Provenance is really about more complex information related to
provenance. This is more about identifying the process used to
create something. I'd rather see
... E.g., pointing to the tool or process.
David: In Dublin I wanted provenance to be independent. I see
only two options: (1) subsume it in provenance; (2) specialize
it in the categories in question. For example, if I use the
LISA QA Model, is it relevant to anything but quality. I don't
think it would be problematic to have these done in specialized
categories.
... I think this would work better to modularize ITS. But if we
make them orthogonal, we should put them in provenance.
Felix: But if we specialize them, we run into the issue we see
with quality that the ITS inheritance model.
David: So are you saying that ITS inheritance is for the
content only, not the metadata?.
Felix: If you want to apply the same type of data category
multiple instances of a data category to the same node, you
cannot do it. You can't say that Tool A gives one value and
Tool B gives another value for the same piece of content.
David: So you mean that if there are comparable originators,
you can't apply multiple ones, correct?
Felix: Yes.
David: This won't be an issue for mtConfidence, because you are
generally working with a single candidate at a time.
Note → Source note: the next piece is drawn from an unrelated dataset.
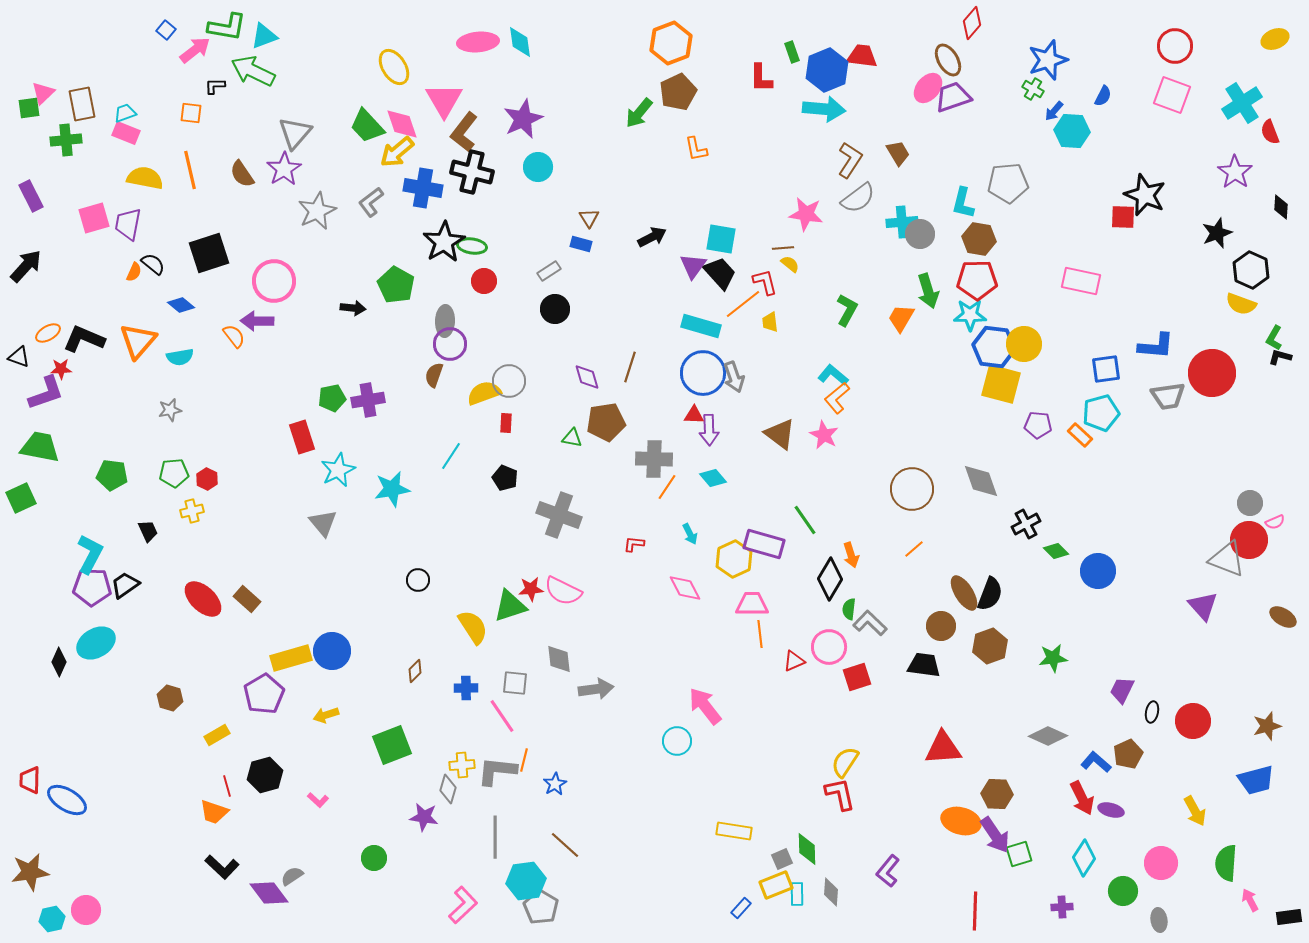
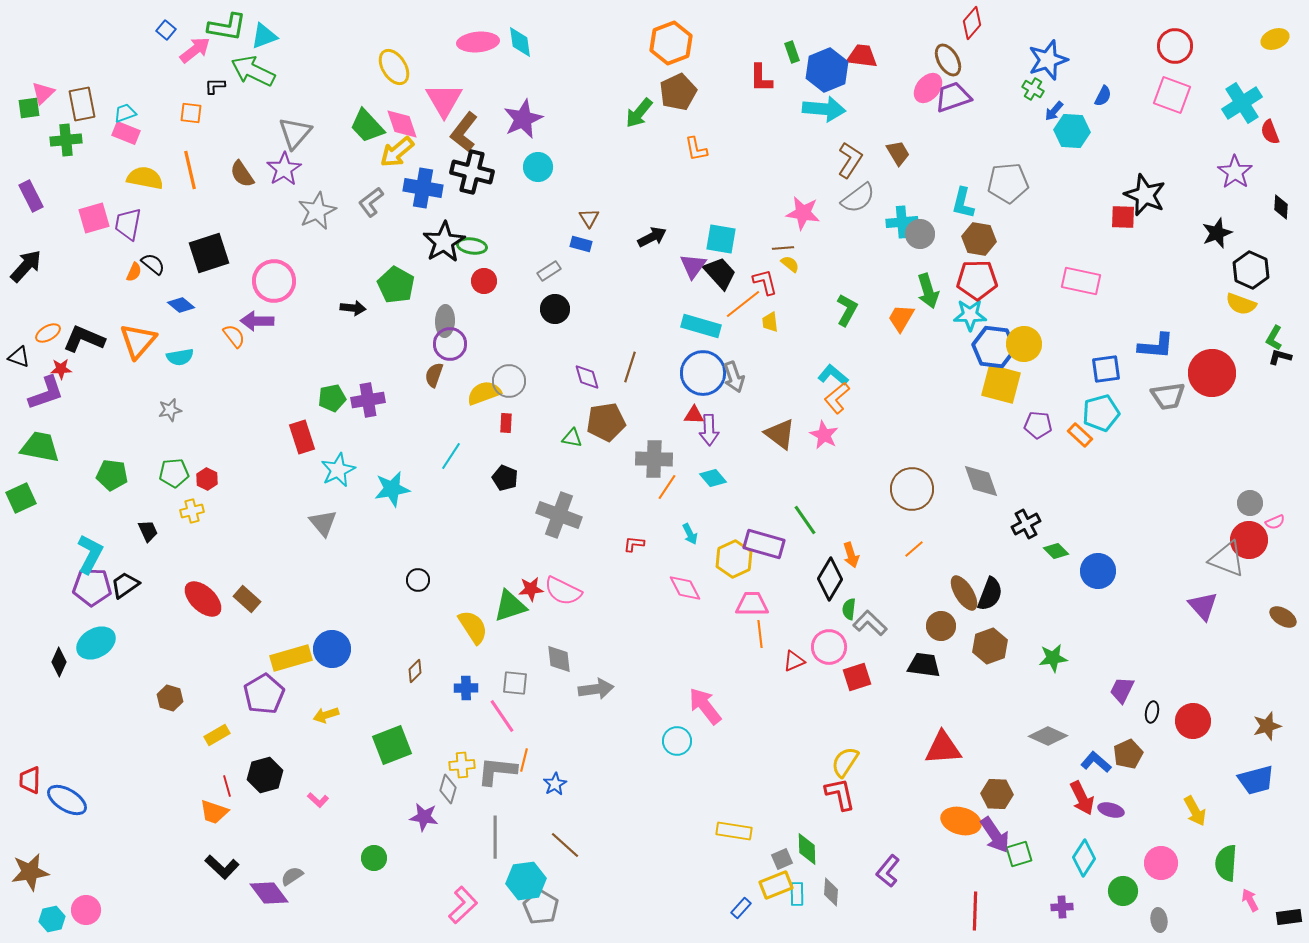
pink star at (806, 214): moved 3 px left, 1 px up
blue circle at (332, 651): moved 2 px up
If you
need more, you should look at XLIFF or something.
... If you are composing a document from multiple sources, the
normal inheritance model would work.
<fsasaki> scribe: fsasaki
arle: for quality, the normal inheritance model fails
<scribe> scribe: Arle
David: Would it be OK to state that inheritance is cancelled
when two comparable originators are used on the same node?
Felix: We need to consider backward compatibility, and also the
test suite, which has examples where inheritance deletes one
piece of information. The test suite is just one example where
this change would go against running implementations.
Phil: We are talking about child elements inheriting the
metadata from a parent?
Felix: Yes. It is CSS-like inheritance.
Phil: Would it be permitted to replicate certain parts of the
document when you need to apply multiple pieces to the same
content? It would be building a pseudo-parent around multiple
builds.
David: That would be out of scope for us.
Yves: What we could do is have a span with an attribute that
points to an external element. That is stand-off annotation
that could contain several entries, not just one.
... The inheritance model works fine in the document itself.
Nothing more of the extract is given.